А ему всякий раз, когда она называла его «мой мальчик» или «моя крошка», хотелось назвать ее «моя старушка».
– Подчиниться тебе было с моей стороны безумием, – говорила она. – Но я не жалею. Любить – это так приятно!
Все в ее устах бесило Жоржа. «Любить – это так приятно» она произносила, как инженю на сцене.
При этом она изводила его неуклюжестью своих ласк. Поцелуи этого красавчика, воспламенившего ее кровь, пробудили в ней чувственность, но она обнимала его с какой-то неумелой страстностью, с таким сосредоточенным и серьезным видом, что этим только смешила Дю Руа, мысленно сравнивавшего ее с теми людьми, которые на старости лет берутся за букварь.
Ей бы надо было душить любовника в объятиях, не отводя от него пламенного, глубокого и страшного взгляда, каким смотрят иные, уже увядшие, но великолепные в своей последней любви женщины; ей бы надо было, впиваясь в него безмолвными дрожащими губами, прижимать его к своему тучному, жаркому, утомленному, но ненасытному телу, а вместо этого она вертелась, как девчонка, и сюсюкала, думая, очевидно, что это придает ей особую прелесть:
– Я так люблю тебя, мой мальчик! Приласкай понежней свою птичку!
В такие минуты ему безумно хотелось выругаться, схватить шляпу и, хлопнув дверью, уйти.
Первое время они часто виделись на Константинопольской, но Дю Руа, опасаясь встречи с г-жой де Марель, изыскивал теперь всевозможные предлоги, чтобы уклоняться от этих свиданий.
Но зато он должен был почти каждый день приходить к ней то обедать, то завтракать. Она жала ему под столом руку, подставляла за дверью губы. А ему больше нравилось шутить с Сюзанной, оттого что с ней всегда было весело. Бойкое остроумие этой девушки с кукольной внешностью проявлялось неожиданно, жалило исподтишка и, подобно ярмарочной марионетке, в любую минуту готово было позабавить публику. С убийственной меткостью вышучивала она всех и вся. Жорж поощрял в ней любовь к злословию, подхлестывал ее иронию, и они с полуслова понимали друг друга.
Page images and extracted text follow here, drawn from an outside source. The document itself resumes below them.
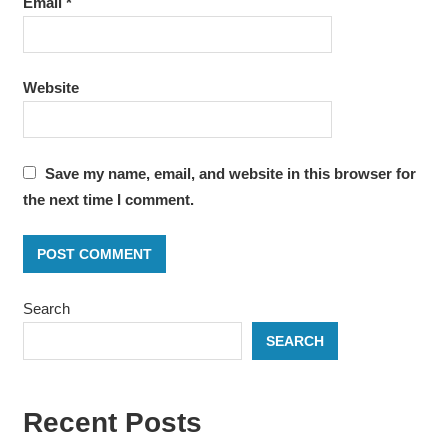
Email
*
Website
Save my name, email, and website in this browser for
the next time I comment.
Search
SEARCH
Recent Posts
Она ежесекундно обращалась к нему: «Послушайте, Милый друг!», «Подите сюда, Милый друг!»
И он сейчас же оставлял мамашу и бежал к дочке; та шептала ему на ухо что-нибудь весьма ехидное, и оба покатывались со смеху.
Между тем мамаша до того опротивела ему своей любовью, что он уже чувствовал к ней непреодолимое отвращение: он не мог видеть ее, слышать, думать о ней без раздражения. Он перестал у нее бывать, не отвечал на ее письма и не являлся на ее зов.
Наконец ей стало ясно, что он уже не любит ее, и она ужасно страдала. Но она не сдавалась: она учинила за ним слежку, не давала ему прохода, караулила его в карете с опущенными шторами у дверей редакции, около его дома, на улицах, где, по ее расчету, она могла с ним встретиться.
Ему хотелось наговорить ей дерзостей, обругать ее, ударить, сказать напрямик: «К черту, с меня довольно, вы мне надоели», но он дорожил службой в редакции и оттого все еще церемонился с ней, стараясь своим холодным, убийственно вежливым, а временами просто резким тоном дать ей понять, что давно пора положить этому конец.
Она пускалась на всякие хитрости, чтобы заманить его на Константинопольскую, а он смертельно боялся, как бы в один прекрасный день обе женщины не столкнулись нос к носу в дверях.
Что касается г-жи де Марель, то он еще сильней привязался к ней за лето. Он называл ее «Мой сорванец», она положительно нравилась ему. Они были под стать друг другу: оба принадлежали к племени вечных бродяг, искателей приключений, тех светских бродяг, которые, сами того не подозревая, обнаруживают разительное сходство с бездомниками, кочующими по большим дорогам.
Они чудесно провели лето, погуляли на славу: постоянно удирали завтракать или обедать то в Аржантей, то в Буживаль, то в Мезон, то в Пуасси, часами катались на лодке, собирали цветы на берегу.